Their constant peaceful tactics in fighting for what they believed to be right eventually gained them equality with men. These women were smart enough to see the long term goal and managed to achieve this, proving to men that they could argue for what they believed to be right, they could stand up for themselves, they were capable and reliable citizens. It is unquestionably evident that the suffragists actions made a notable difference and an over all impact on society even after 1945. It was WWI that made women realise that society was not run correctly however, no significant changes were made.

As stated by Ferguson when men returned from the war “the process was put into quick reverse” showing that by 1918 women had not made a big enough impact to maintain their jobs. Women quickly learned from this and WWII provided them with a second chance. It could be said that if WWII had not occurred, women may never have stood up to men in becoming equal. 1939-45 had a definite greater long term impact than 1914-18 as their confidence and independence began to grow which stood them in good ground for the future. This small taste of independence received from both wars led to a new life for women.

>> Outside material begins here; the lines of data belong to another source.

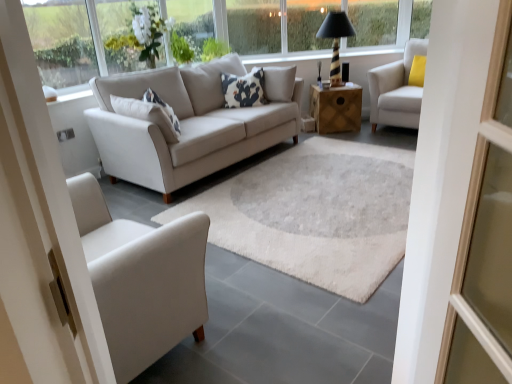 Question: From a real-world perspective, is transparent glass window at upper center, which ranks as the second window in left-to-right order, beneath transparent glass window at upper center, the 5th window from the left?

Choices:
 (A) no
 (B) yes

Answer: (A)

Question: Is transparent glass window at upper center, the fifth window from the right, positioned beyond the bounds of transparent glass window at upper center, marked as the second window in a right-to-left arrangement?

Choices:
 (A) yes
 (B) no

Answer: (A)

Question: Can you confirm if transparent glass window at upper center, which ranks as the second window in left-to-right order, is smaller than transparent glass window at upper center, marked as the second window in a right-to-left arrangement?

Choices:
 (A) yes
 (B) no

Answer: (B)

Question: Are transparent glass window at upper center, the fifth window from the right, and transparent glass window at upper center, marked as the second window in a right-to-left arrangement, far apart?

Choices:
 (A) yes
 (B) no

Answer: (A)

Question: Is transparent glass window at upper center, which ranks as the second window in left-to-right order, thinner than transparent glass window at upper center, the 5th window from the left?

Choices:
 (A) no
 (B) yes

Answer: (A)

Question: Considering the relative sizes of transparent glass window at upper center, the fifth window from the right, and transparent glass window at upper center, marked as the second window in a right-to-left arrangement, in the image provided, is transparent glass window at upper center, the fifth window from the right, shorter than transparent glass window at upper center, marked as the second window in a right-to-left arrangement,?

Choices:
 (A) yes
 (B) no

Answer: (B)

Question: From the image's perspective, is wooden side table at center over white fabric armchair at upper right?

Choices:
 (A) no
 (B) yes

Answer: (A)

Question: Does wooden side table at center lie behind white fabric armchair at upper right?

Choices:
 (A) yes
 (B) no

Answer: (A)

Question: Is white fabric armchair at upper right completely or partially inside wooden side table at center?

Choices:
 (A) no
 (B) yes

Answer: (A)

Question: Is wooden side table at center oriented away from white fabric armchair at upper right?

Choices:
 (A) no
 (B) yes

Answer: (A)

Question: Does wooden side table at center have a larger size compared to white fabric armchair at upper right?

Choices:
 (A) no
 (B) yes

Answer: (A)

Question: Considering the relative positions of wooden side table at center and white fabric armchair at upper right in the image provided, is wooden side table at center to the left of white fabric armchair at upper right from the viewer's perspective?

Choices:
 (A) no
 (B) yes

Answer: (B)

Question: From a real-world perspective, is white fabric armchair at upper right physically below wooden side table at center?

Choices:
 (A) yes
 (B) no

Answer: (B) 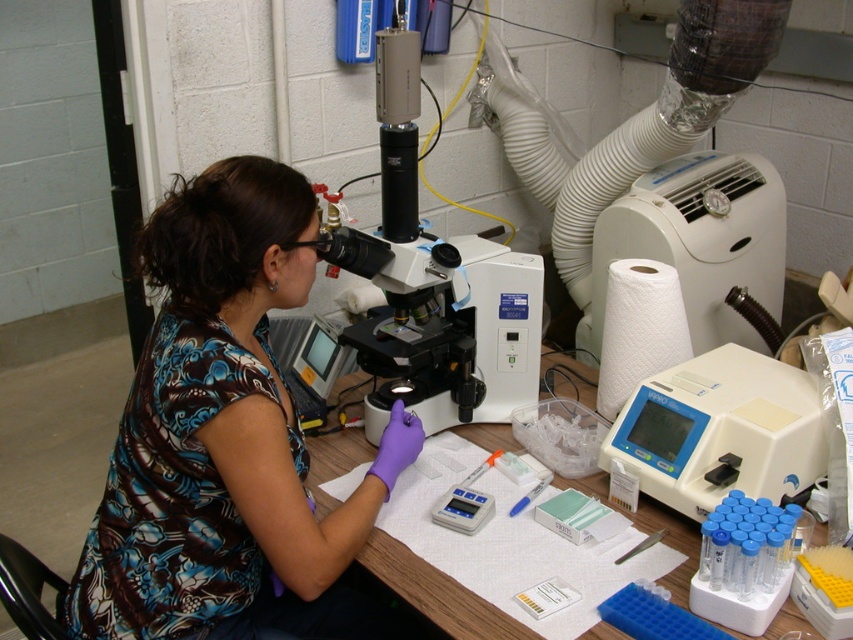 What do you see at coordinates (434, 282) in the screenshot?
I see `white plastic microscope at center` at bounding box center [434, 282].

Who is more forward, (437, 262) or (788, 432)?

Point (788, 432)

At what (x,y) coordinates should I click in order to perform the action: click on white plastic microscope at center. Please return your answer as a coordinate pair (x, y). The image size is (853, 640). Looking at the image, I should click on (434, 282).

The height and width of the screenshot is (640, 853). I want to click on white plastic microscope at center, so click(x=434, y=282).

You are a GUI agent. You are given a task and a screenshot of the screen. Output one action in this format:
    pyautogui.click(x=<x>, y=<y>)
    Task: Click on the white plastic microscope at center
    The image size is (853, 640).
    Given the screenshot: What is the action you would take?
    tap(434, 282)

Looking at this image, who is more distant from viewer, (463, 250) or (457, 477)?

Positioned behind is point (463, 250).

Where is `white plastic microscope at center`? white plastic microscope at center is located at coordinates tap(434, 282).

Between wooden table at center and blue plastic pen at center, which one has less height?

blue plastic pen at center

Is point (392, 588) farther from viewer compared to point (527, 493)?

No, (392, 588) is in front of (527, 493).

Locate an element on the screen. Image resolution: width=853 pixels, height=640 pixels. wooden table at center is located at coordinates (456, 554).

What are the coordinates of `wooden table at center` in the screenshot? It's located at (456, 554). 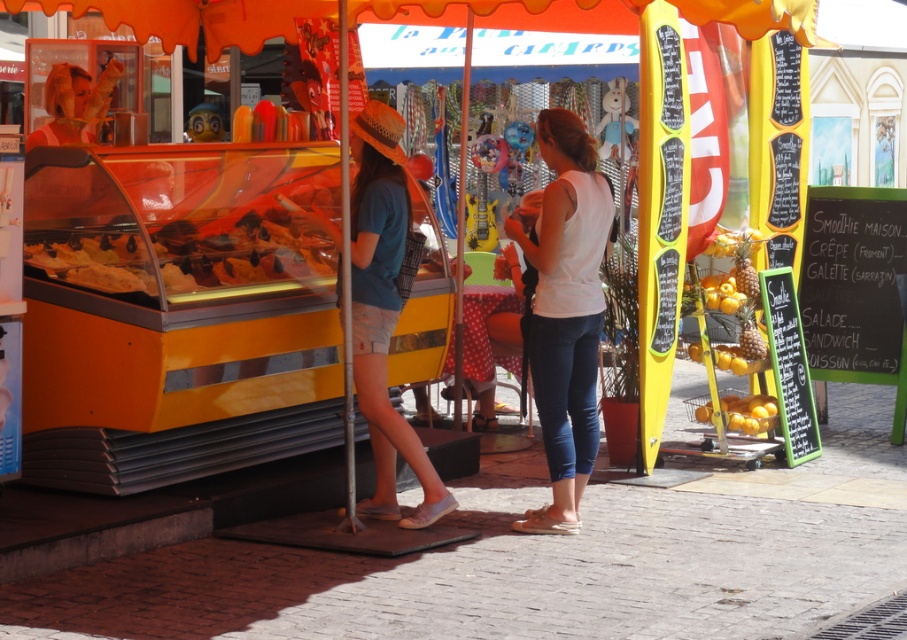 Can you confirm if denim shorts at center is positioned above yellow matte oranges at right?

Indeed, denim shorts at center is positioned over yellow matte oranges at right.

Does denim shorts at center have a lesser width compared to yellow matte oranges at right?

No, denim shorts at center is not thinner than yellow matte oranges at right.

Measure the distance between denim shorts at center and camera.

A distance of 7.93 meters exists between denim shorts at center and camera.

Locate an element on the screen. denim shorts at center is located at coordinates (383, 310).

Is white matte tank top at center shorter than denim shorts at center?

Indeed, white matte tank top at center has a lesser height compared to denim shorts at center.

Who is more forward, (583, 252) or (388, 156)?

Positioned in front is point (583, 252).

In order to click on white matte tank top at center in this screenshot , I will do `click(564, 310)`.

Is point (591, 225) less distant than point (709, 413)?

Yes, it is in front of point (709, 413).

Which is more to the right, white matte tank top at center or yellow matte oranges at right?

From the viewer's perspective, yellow matte oranges at right appears more on the right side.

Identify the location of white matte tank top at center. (564, 310).

At what (x,y) coordinates should I click in order to perform the action: click on white matte tank top at center. Please return your answer as a coordinate pair (x, y). Looking at the image, I should click on (564, 310). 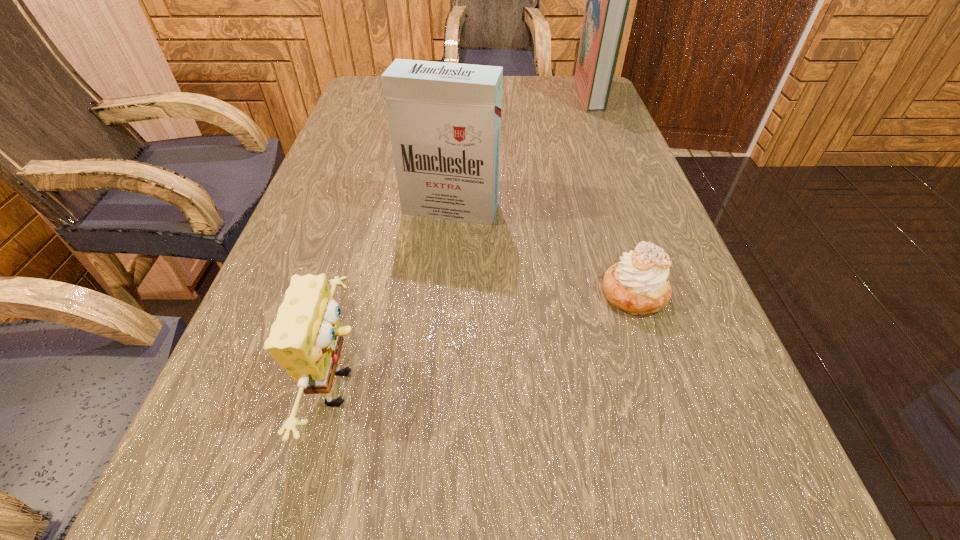 You are a GUI agent. You are given a task and a screenshot of the screen. Output one action in this format:
    pyautogui.click(x=<x>, y=<y>)
    Task: Click on the free location located on the cover of the tallest object
    Image resolution: width=960 pixels, height=540 pixels.
    Given the screenshot: What is the action you would take?
    pyautogui.click(x=544, y=93)

Locate an element on the screen. The image size is (960, 540). vacant area situated 0.280m on the right of the cigarette case is located at coordinates (632, 209).

At what (x,y) coordinates should I click in order to perform the action: click on vacant space situated 0.070m on the face of the third tallest object. Please return your answer as a coordinate pair (x, y). Looking at the image, I should click on (420, 387).

Identify the location of vacant space located 0.330m on the back of the shortest object. Image resolution: width=960 pixels, height=540 pixels. (594, 171).

Where is `object that is at the far edge`? object that is at the far edge is located at coordinates (607, 0).

Where is `object that is at the left edge`? Image resolution: width=960 pixels, height=540 pixels. object that is at the left edge is located at coordinates (306, 339).

Locate an element on the screen. The height and width of the screenshot is (540, 960). hardback book located in the right edge section of the desktop is located at coordinates (607, 0).

You are a GUI agent. You are given a task and a screenshot of the screen. Output one action in this format:
    pyautogui.click(x=<x>, y=<y>)
    Task: Click on the pastry situated at the right edge
    
    Given the screenshot: What is the action you would take?
    pyautogui.click(x=639, y=284)

Where is `object at the far right corner`? object at the far right corner is located at coordinates (607, 0).

This screenshot has height=540, width=960. I want to click on vacant space at the far edge, so click(536, 94). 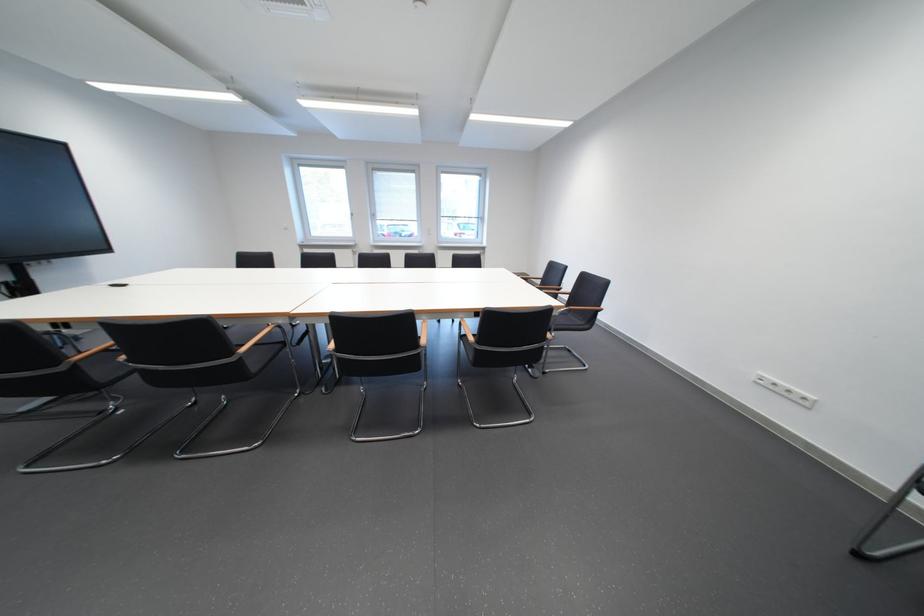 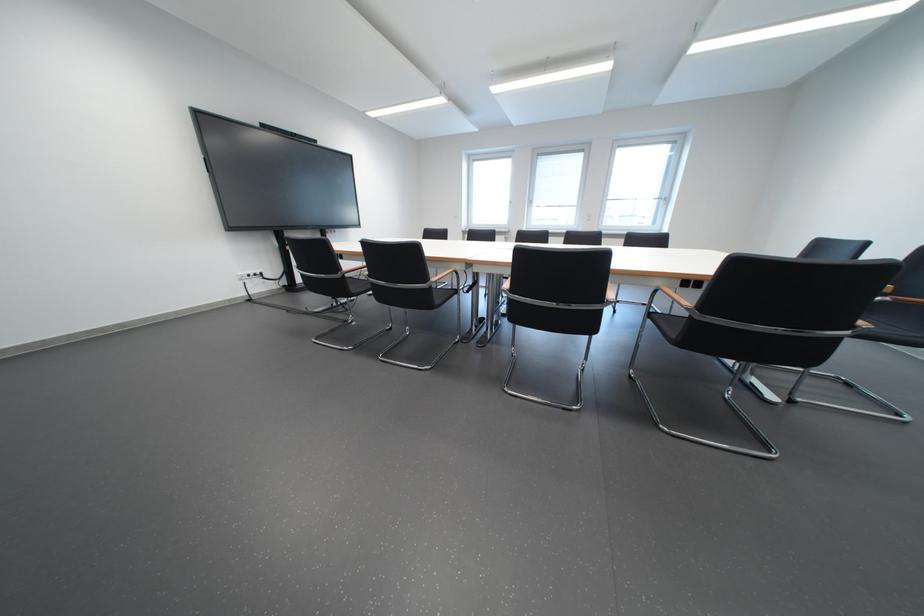 Question: The camera is either moving clockwise (left) or counter-clockwise (right) around the object. The first image is from the beginning of the video and the second image is from the end. Is the camera moving left or right when shooting the video?

Choices:
 (A) Left
 (B) Right

Answer: (B) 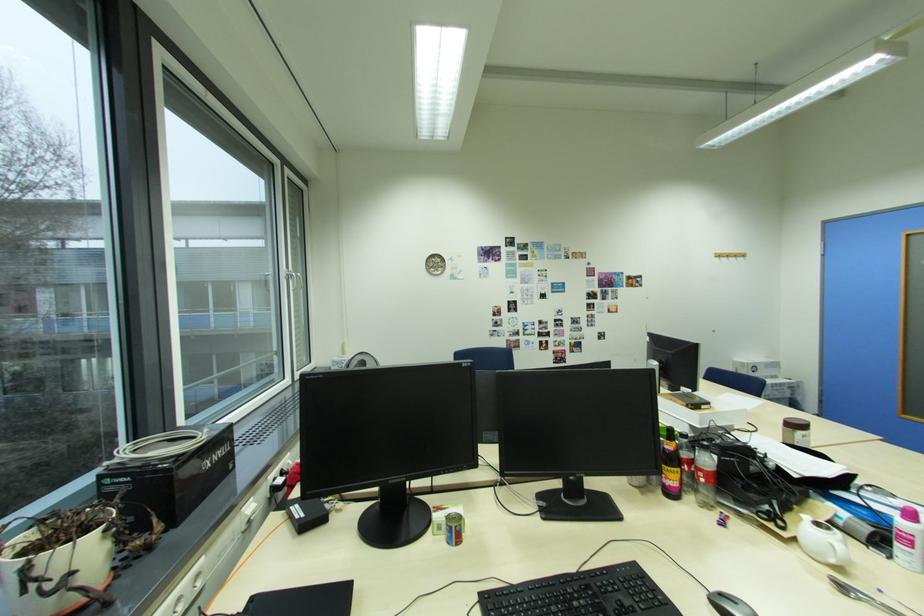 Where is `computer mouse`? The height and width of the screenshot is (616, 924). computer mouse is located at coordinates (728, 604). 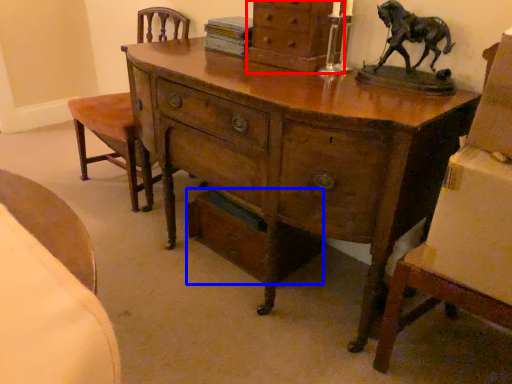 Question: Which object is closer to the camera taking this photo, chest of drawers (highlighted by a red box) or drawer (highlighted by a blue box)?

Choices:
 (A) chest of drawers
 (B) drawer

Answer: (A) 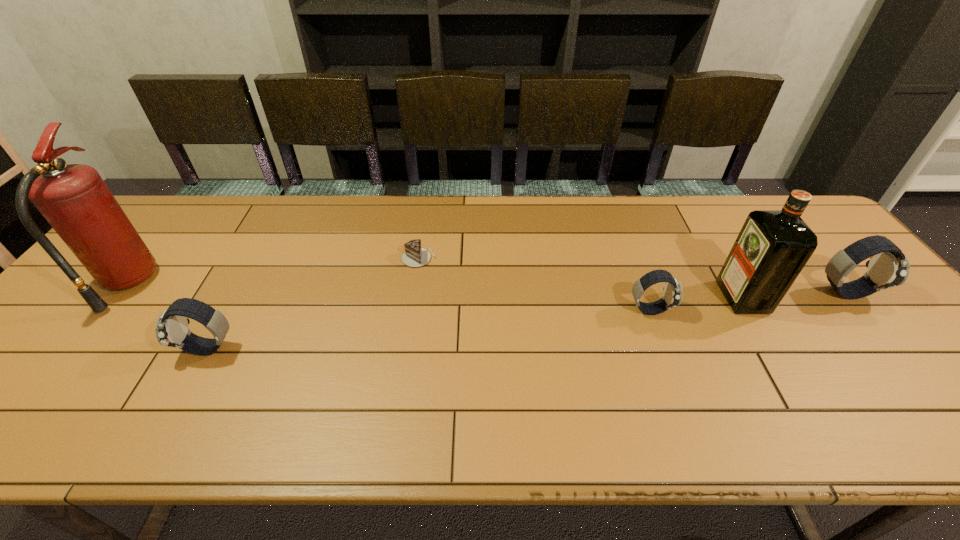 What are the coordinates of `object at the left edge` in the screenshot? It's located at (74, 199).

The width and height of the screenshot is (960, 540). In order to click on object that is at the right edge in this screenshot , I will do `click(888, 267)`.

This screenshot has width=960, height=540. In the image, there is a desktop. Find the location of `vacant area at the far edge`. vacant area at the far edge is located at coordinates (334, 228).

In the image, there is a desktop. Where is `vacant area at the near edge`? Image resolution: width=960 pixels, height=540 pixels. vacant area at the near edge is located at coordinates (478, 394).

The height and width of the screenshot is (540, 960). I want to click on vacant area at the right edge of the desktop, so click(892, 316).

At what (x,y) coordinates should I click in order to perform the action: click on vacant position at the near left corner of the desktop. Please return your answer as a coordinate pair (x, y). Looking at the image, I should click on (28, 377).

The width and height of the screenshot is (960, 540). Find the location of `vacant space at the far right corner of the desktop`. vacant space at the far right corner of the desktop is located at coordinates (762, 195).

At what (x,y) coordinates should I click in order to perform the action: click on free spot between the second tallest watch and the third object from right to left. Please return your answer as a coordinate pair (x, y). The image size is (960, 540). Looking at the image, I should click on (429, 329).

Find the location of `free space between the shortest object and the tallest object`. free space between the shortest object and the tallest object is located at coordinates (273, 271).

Image resolution: width=960 pixels, height=540 pixels. In order to click on free space between the chocolate cake and the second watch from left to right in this screenshot , I will do `click(534, 284)`. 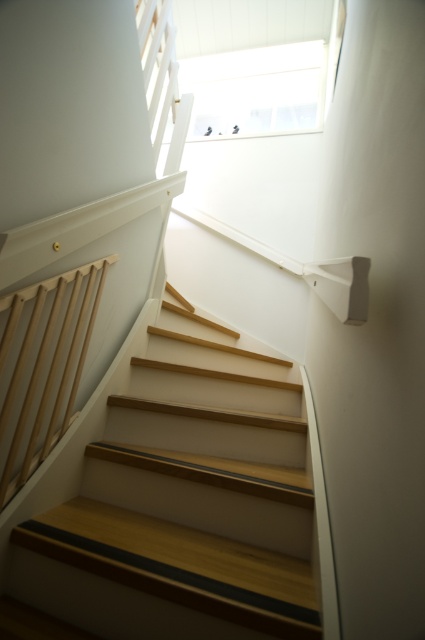 Who is shorter, wooden stairs at center or natural wood railing at left?

wooden stairs at center

Who is higher up, wooden stairs at center or natural wood railing at left?

Positioned higher is natural wood railing at left.

Between point (227, 481) and point (17, 460), which one is positioned in front?

Positioned in front is point (17, 460).

At what (x,y) coordinates should I click in order to perform the action: click on wooden stairs at center. Please return your answer as a coordinate pair (x, y). Looking at the image, I should click on (184, 500). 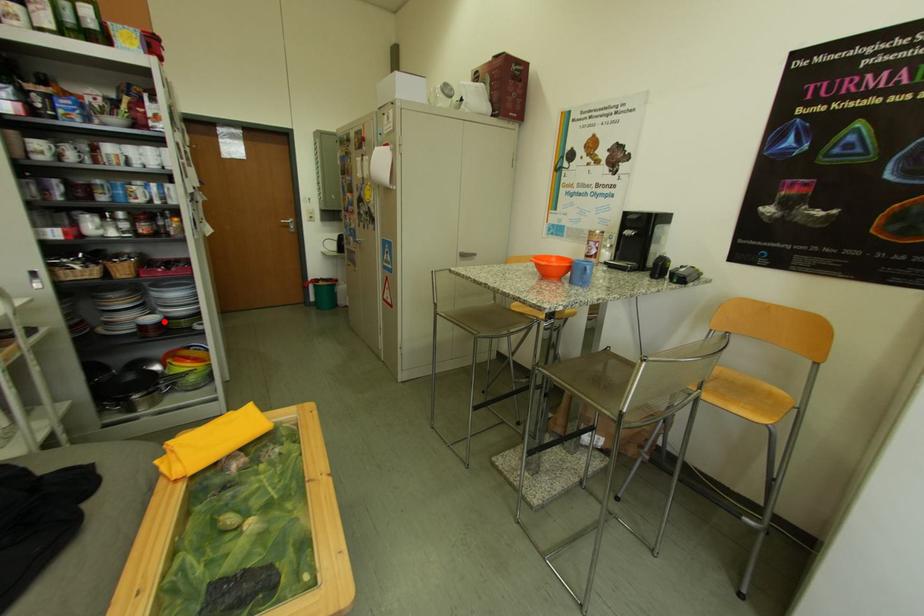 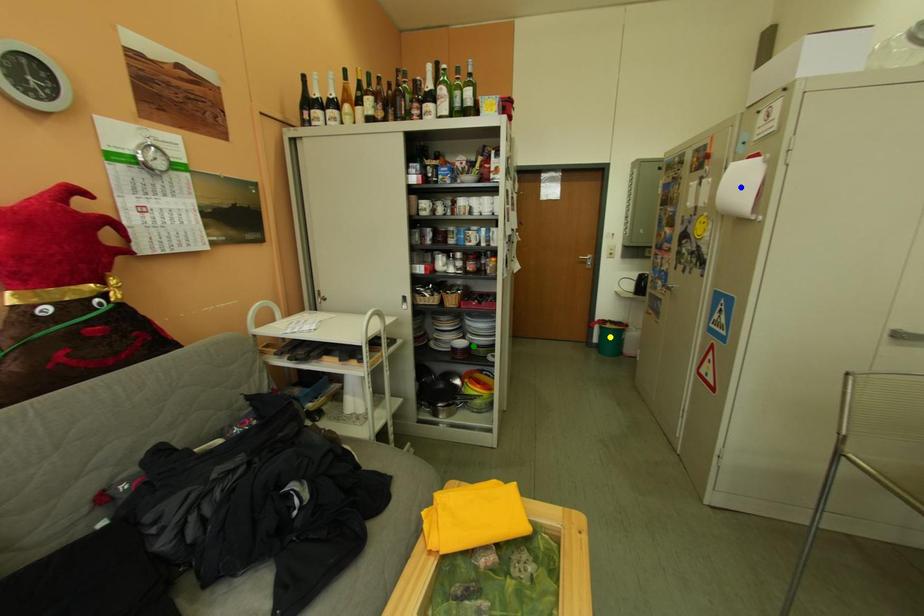 Question: I am providing you with two images of the same scene from different viewpoints. A red point is marked on the first image. You are given multiple points on the second image. Which spot in image 2 lines up with the point in image 1?

Choices:
 (A) green point
 (B) yellow point
 (C) blue point

Answer: (A) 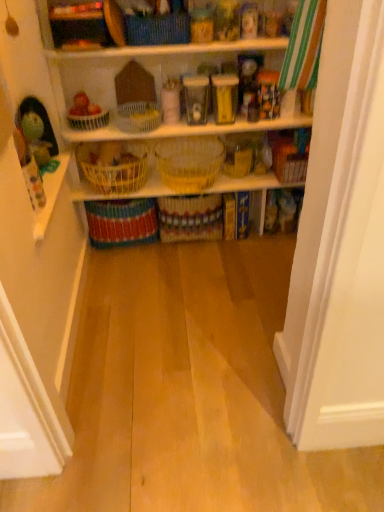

No longer were women going to be classed as housewives or women with no brains, women had made a big enough impact in WWII to make steady progress. The suffragists have got to be credited for their achievements, through their constant pressure on the government and men they managed to achieve things that women had only dreamed of before. Through the use of hindsight, it is evident to historians that 1939-45 was an extremely crucial period for women. It was a period where notable changes were made that are continued to this day.